Lüks yaşamdan, gereksiz/ baş döndüren şatafattan kısarak, üretimden, ulusal gelirden oluşan bir doluluk değil “rezerv” denilen; günü geldiğinde ödenecek olan, akıl donduracak faiz güvencesiyle alım/ değişim/ kredilerle sağlanan döviz! Borç döviz!

Duymayan kaldı mı bilmiyorum…

Dış satım (ihracat) üzerine çok sözler söyleniyor yurdun her yerinde; geçen yılın aynı ayına göre yüzde kırklar/ elliler söz ediliyor!

Çok güzel de…

Geçen yılın bu ayında, “bir yıl öncesine göre” ne denli küçüldüğümüzü neden söylemiyorlar?

Diyelim ki, sözleri doğru. Tarihsel büyüme gerçekleşti. Fazladan üretimler yapıldı!

Peki, bunları üretirken çalışan sayısı ne denli artırıldı, işlenen ürünün yerli girdi oranı neydi, bu yılla/ geçen yıl girdilere yapılan ödemeler arasındaki değişim neydi?

Dört bir yandan yürütülen “algı operasyonuyla” bu yurdun yurttaşı, çiftçisi, emekçisi sevinecek olsa, yaşamlarının ucuna dokunan bir etki/ bir iz bulunabilse, ne yapacağını şaşırmış işsiz gençlik yaşama tutunabilmek için bir umut taşısa, mantar gibi türetilen üniversite öğrencileri geleceğe ilişkin güzel şeyler düşünebilse…

Yalnız fotoğraf karenize düşen yüzleri görebiliyor,  yalnız onların doymalarıyla ilgileniyorsunuz; “yalan” diyemezsiniz, büyük fotoğraf öyle demiyor!

***

Kentlerin boyalı, ışıklı yüzünü göstermek için yapılan harcamalar nedeniyle, üreticinin girdi bedellerinin büyümesine göz yumulurken, bir yandan da köylerin çalışma/ üretme/ yaşama özellikleri çalındı!

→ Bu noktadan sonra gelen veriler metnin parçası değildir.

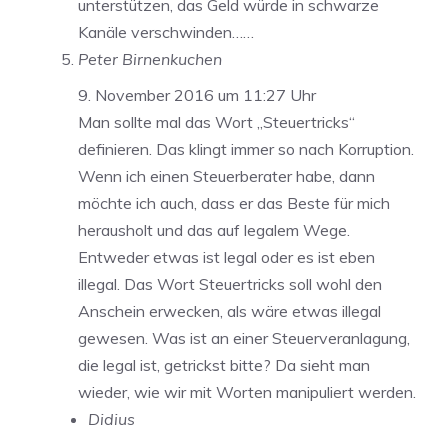
unterstützen, das Geld würde in schwarze
Kanäle verschwinden……
Peter Birnenkuchen
9. November 2016 um 11:27 Uhr
Man sollte mal das Wort „Steuertricks“
definieren. Das klingt immer so nach Korruption.
Wenn ich einen Steuerberater habe, dann
möchte ich auch, dass er das Beste für mich
herausholt und das auf legalem Wege.
Entweder etwas ist legal oder es ist eben
illegal. Das Wort Steuertricks soll wohl den
Anschein erwecken, als wäre etwas illegal
gewesen. Was ist an einer Steuerveranlagung,
die legal ist, getrickst bitte? Da sieht man
wieder, wie wir mit Worten manipuliert werden.
Didius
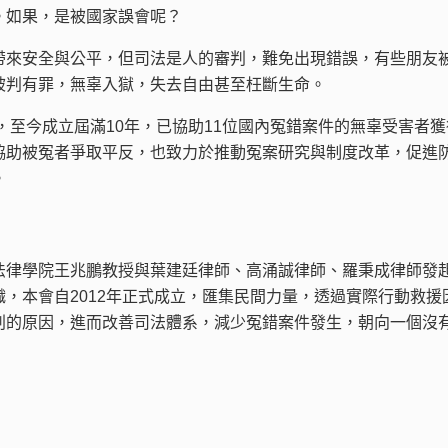
。如果，是被國家誤會呢？
帶來安全與公平，但司法是人的審判，難免出現錯誤，有些朋友
被判有罪，無辜入獄，失去自由甚至枉斷生命。
立，至今成立屆滿10年，已協助11位國內冤錯案件的無辜受害者獲
協助被冤者爭取平反，也致力於推動冤案研究與制度改革，促進
。
法律學院王兆鵬教授與葉建廷律師、高涌誠律師、羅秉成律師發
，本會自2012年正式成立，匯集民間力量，透過實際行動救援
判的原因，進而改善司法體系，減少冤錯案件發生，朝向一個沒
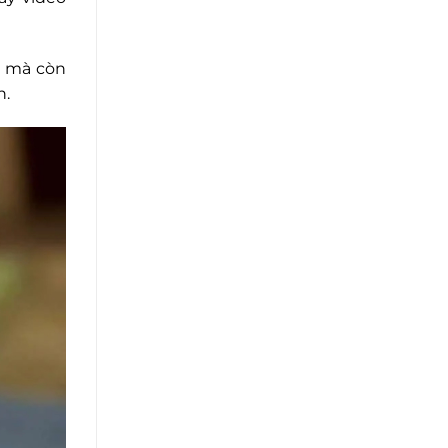
t mà còn
h.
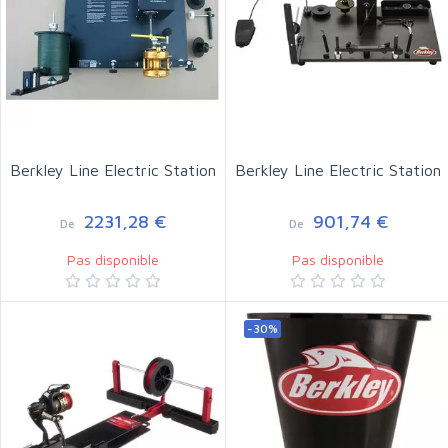
Berkley Line Electric Station
Berkley Line Electric Station
2231,28 €
901,74 €
De
De
Pas disponible
Pas disponible
-30%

Bunun en anlaşılır anlatımı, köylerin kentlere mahalle yapılması denebilir!

Köyde yaşayacaksın, çivi çakacak olsan kente danışacaksın, suyun/ imarın kentten sorulacak, köyde yaşayacaksın/ kente ödeyeceksin…

Toprağa, tohuma, suya yaşam katan üreticinin yaşamını burnundan getirmek için, kapısından iş makinesini kaldırtmak için, köyden kente göçürtmek için her şeyi yapılsın; “dış satımda patlama” yaşansın…

Üreticinin hangi ürününü kullandınız da “dış satım” büyümesi sağlandı; açıklar mısınız?